According to a report released today by security researcher Andreas Linh, many popular 3G and 4G USb modems used by telecoms such as AT&T and Verizon have been compromised to allow anyone with the keycode the opportunity to freely collect user credentials, passwords, and even the content of your computer’s hard drive all from over a cellular network.
By redirecting users from malicious websites, the crack is able to utilize the modem as a hotspot for sending text messages to premium services, redirecting web traffic to spoofed servers designed for phishing attempts, and even create fake Twitter and Facebook pages that could be used to collect information without the owner of the modem being any the wiser.
“I fairly quickly found a CSRF vulnerability that would allow me to make the modem send a text message to any number of my choosing, simply by having the user go to a website under my control,” Lindh claimed. “Unlike Wi-Fi routers, there is no login functionality for USB modems so I didn’t have to worry about bypassing authentication.”

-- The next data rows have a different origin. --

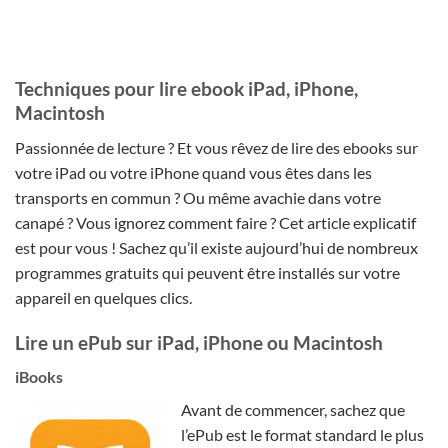
Techniques pour lire ebook iPad, iPhone,
Macintosh
Passionnée de lecture ? Et vous rêvez de lire des ebooks sur
votre iPad ou votre iPhone quand vous êtes dans les
transports en commun ? Ou même avachie dans votre
canapé ? Vous ignorez comment faire ? Cet article explicatif
est pour vous ! Sachez qu’il existe aujourd’hui de nombreux
programmes gratuits qui peuvent être installés sur votre
appareil en quelques clics.
Lire un ePub sur iPad, iPhone ou Macintosh
iBooks
Avant de commencer, sachez que
l’ePub est le format standard le plus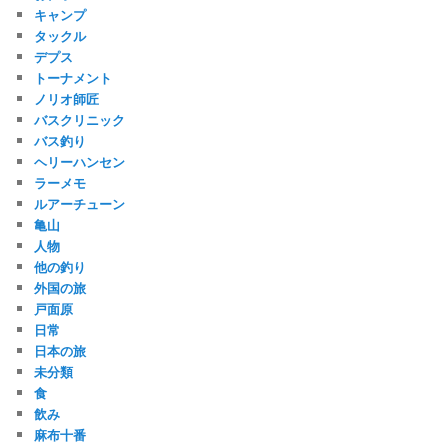
キャンプ
タックル
デプス
トーナメント
ノリオ師匠
バスクリニック
バス釣り
ヘリーハンセン
ラーメモ
ルアーチューン
亀山
人物
他の釣り
外国の旅
戸面原
日常
日本の旅
未分類
食
飲み
麻布十番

Other researchers in the case fear that the hack could fill out far more nefarious purposes, as the majority of customers who utilize the hardware necessary for it to work are generally employed by large businesses and corporate customers who may have valuable information stored on their central servers.
“[The virus] can also be used in a rather cunning spear-phishing attack, which would be especially useful given that these modems are mostly used by corporate customers.”
Mobile systems security professor at Oxford David Rogers has told those concerned about the safety of their laptops and mobile devices that while the virus is nothing to scoff at, it primarily functions in the same way that many router control panel cracks work, and can be avoided and prevented accordingly.
The companies whose modems were cracked have been contacted, and broad statements from each suggest they are currently working on firmware updates that will address any issues that were raised by Linh and his team.